Despite prospects for a large canola harvest in Canada, total supplies for 2012/13 may fall 445,000 tons from last year because of a decline in beginning stocks. A Canadian Government stocks report estimated the August 1 carryover at 788,000 tons (down from 2.2 million tons the previous year and the lowest level in 8 years). This came about as a result of a record-large domestic crush and exports for 2011/12. While a small increase in 2012/13 domestic crush is anticipated (up to 7.25 million tons from 7 million in 2011/12), a lower Canadian supply would limit canola exports next year. Export shipments are forecast to decline to 8.3 million tons from 8.7 million in 2011/12.

A lower supply for the world’s top rapeseed exporting country is likely to temper demand by the major importing countries. China may import 2.3 million tons of rapeseed in 2012/13 compared with 2.6 million for 2011/12. For the EU, rapeseed imports would be moderated by a slightly better domestic harvest (up 300,000 tons this month to 18.8 million tons). Yet, EU ending stocks of rapeseed would continue to tighten as more is crushed to offset lower supplies of sunflowerseed and soybeans.

Hot and Dry Weather Damages Sunflowerseed Crops in Eastern Europe

Global sunflowerseed production for 2012/13 was forecast 1.65 million tons lower this month to 35 million tons. Prolonged summer heat and dryness in Ukraine, Russia, Kazakhstan, and Eastern Europe substantially impaired sunflower pollination this year.

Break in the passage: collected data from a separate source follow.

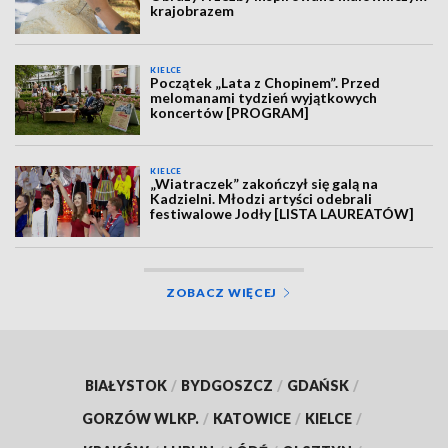
krajobrazem
KIELCE
Początek „Lata z Chopinem”. Przed
melomanami tydzień wyjątkowych
koncertów [PROGRAM]
KIELCE
„Wiatraczek” zakończył się galą na
Kadzielni. Młodzi artyści odebrali
festiwalowe Jodły [LISTA LAUREATÓW]
ZOBACZ WIĘCEJ
BIAŁYSTOK
/
BYDGOSZCZ
/
GDAŃSK
/
GORZÓW WLKP.
/
KATOWICE
/
KIELCE
/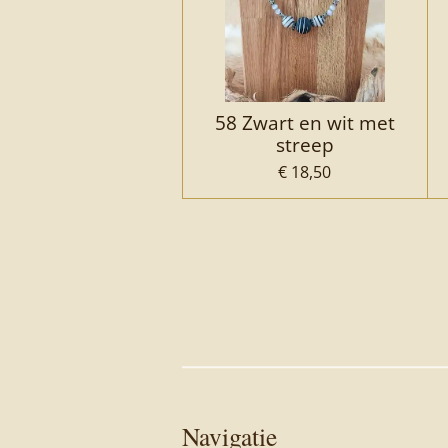
58 Zwart en wit met
streep
€ 18,50
Navigatie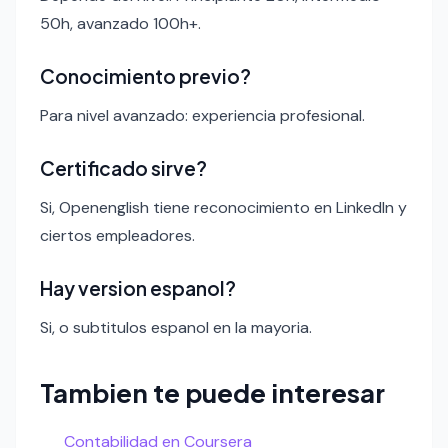
50h, avanzado 100h+.
Conocimiento previo?
Para nivel avanzado: experiencia profesional.
Certificado sirve?
Si, Openenglish tiene reconocimiento en LinkedIn y
ciertos empleadores.
Hay version espanol?
Si, o subtitulos espanol en la mayoria.
Tambien te puede interesar
Contabilidad en Coursera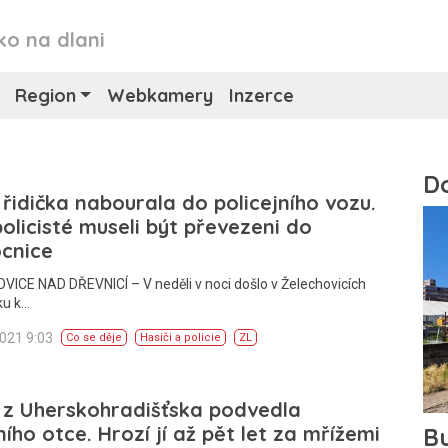
ko na dlani
Region
Webkamery
Inzerce
 řidička nabourala do policejního vozu.
olicisté museli být převezeni do
cnice
ICE NAD DŘEVNICÍ – V neděli v noci došlo v Želechovicích
ku k…
2021 9:03
Co se děje
Hasiči a policie
ZL
 z Uherskohradišťska podvedla
ního otce. Hrozí jí až pět let za mřížemi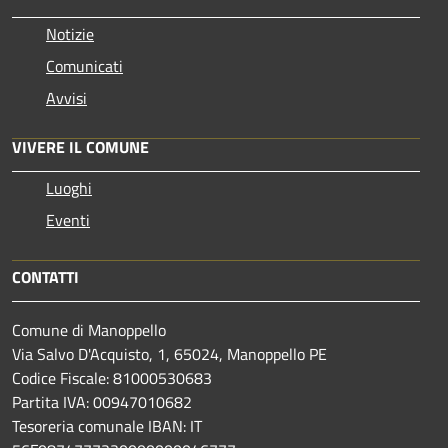
Notizie
Comunicati
Avvisi
VIVERE IL COMUNE
Luoghi
Eventi
CONTATTI
Comune di Manoppello
Via Salvo D'Acquisto, 1, 65024, Manoppello PE
Codice Fiscale: 81000530683
Partita IVA: 00947010682
Tesoreria comunale IBAN: IT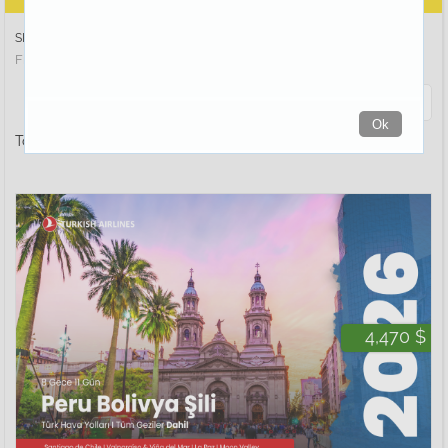
SIRALA :
Fiyata Göre
İsme Göre
Bölgeye Göre
Tarihe Göre
Filtrele
Ok
Toplam
17
tur bulundu
4,470 $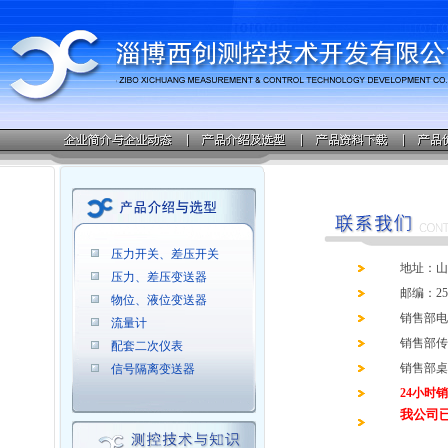
压力开关、差压开关
地址：山
压力、差压变送器
邮编：25
物位、液位变送器
销售部电话：
流量计
销售部传真：
配套二次仪表
销售部桌面商
信号隔离变送器
24小时销售
我公司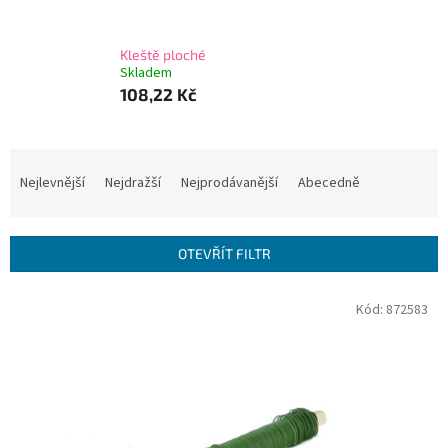
Kleště ploché
Skladem
108,22 Kč
Ř
a
Nejlevnější
Nejdražší
Nejprodávanější
Abecedně
z
e
n
OTEVŘÍT FILTR
í
p
V
Kód:
872583
r
ý
o
p
d
i
u
s
k
p
t
r
ů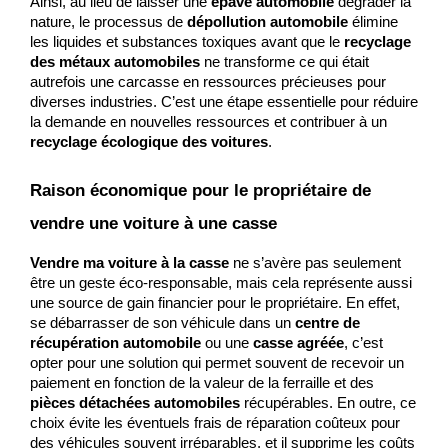
Ainsi, au lieu de laisser une 
épave automobile
 dégrader la 
nature, le processus de 
dépollution automobile
 élimine 
les liquides et substances toxiques avant que le 
recyclage 
des métaux automobiles
 ne transforme ce qui était 
autrefois une carcasse en ressources précieuses pour 
diverses industries. C’est une étape essentielle pour réduire 
la demande en nouvelles ressources et contribuer à un 
recyclage écologique des voitures
.
Raison économique pour le propriétaire de 
vendre une voiture à une casse
Vendre ma voiture à la casse
 ne s’avère pas seulement 
être un geste éco-responsable, mais cela représente aussi 
une source de gain financier pour le propriétaire. En effet, 
se débarrasser de son véhicule dans un 
centre de 
récupération automobile
 ou une 
casse agréée
, c’est 
opter pour une solution qui permet souvent de recevoir un 
paiement en fonction de la valeur de la ferraille et des 
pièces détachées automobiles
 récupérables. En outre, ce 
choix évite les éventuels frais de réparation coûteux pour 
des véhicules souvent irréparables, et il supprime les coûts 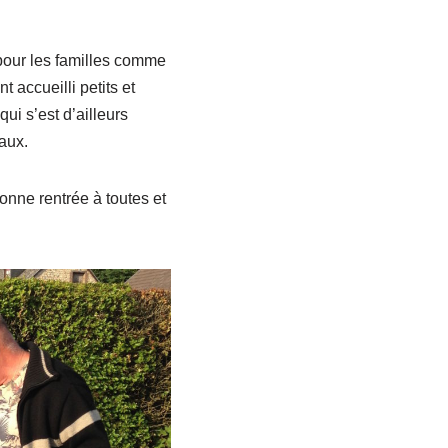
e pour les familles comme
t accueilli petits et
ui s’est d’ailleurs
aux.
onne rentrée à toutes et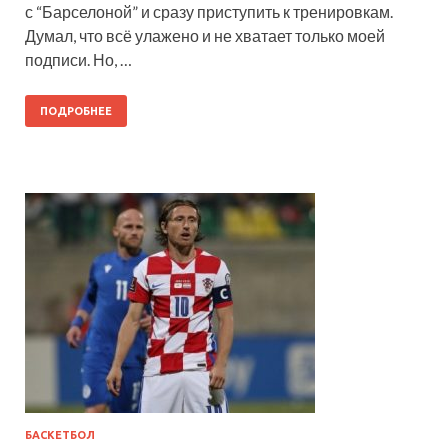
с “Барселоной” и сразу приступить к тренировкам.
Думал, что всё улажено и не хватает только моей
подписи. Но, …
ПОДРОБНЕЕ
БАСКЕТБОЛ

Accompanied by below-average rainfall, Ukraine was unusually hot throughout July and August. Sunflowerseed production for the country is forecast down 700,000 tons this month to 8.5 million tons, which—despite an expansion of sown area—is down considerably from last year’s record harvest of 9.5 million tons. Ukraine favors its domestic crushing industry through differential export taxes on sunflowerseed and sunflowerseed oil. Thus, the impact of a smaller crop bears most heavily on sunflowerseed demand by domestic processors. A reduced output of sunflowerseed oil in Ukraine scales back the 2012/13 export forecast of the commodity by 300,000 tons this month to 3.2 million tons. This would be only modestly higher than 2011/12 exports of sunflowerseed oil at 3.1 million tons.

Similarly, Russia’s Southern District—the top-producing region for sunflowerseed in the country—was particularly hard hit by adverse summer weather. Russian sunflowerseed output is expected down to 6.7 million tons compared with the previous forecast of 7 million and last year’s record at 9.6 million. As in Ukraine, crop losses will impact domestic processors the most by reducing crush by 18 percent from last season to 6.2 million tons in 2012/13. This would cut sunflowerseed oil exports from Russia by more than half to 640,000 tons.

EU sunflowerseed production for 2012/13 is estimated 550,000 tons lower this month to 7 million tons based on reduced crop estimates for Romania, Bulgaria, Hungary, and Spain. EU imports of sunflowerseed oil are also likely to be curtailed to 1.15 million tons by fewer shipments from Ukraine.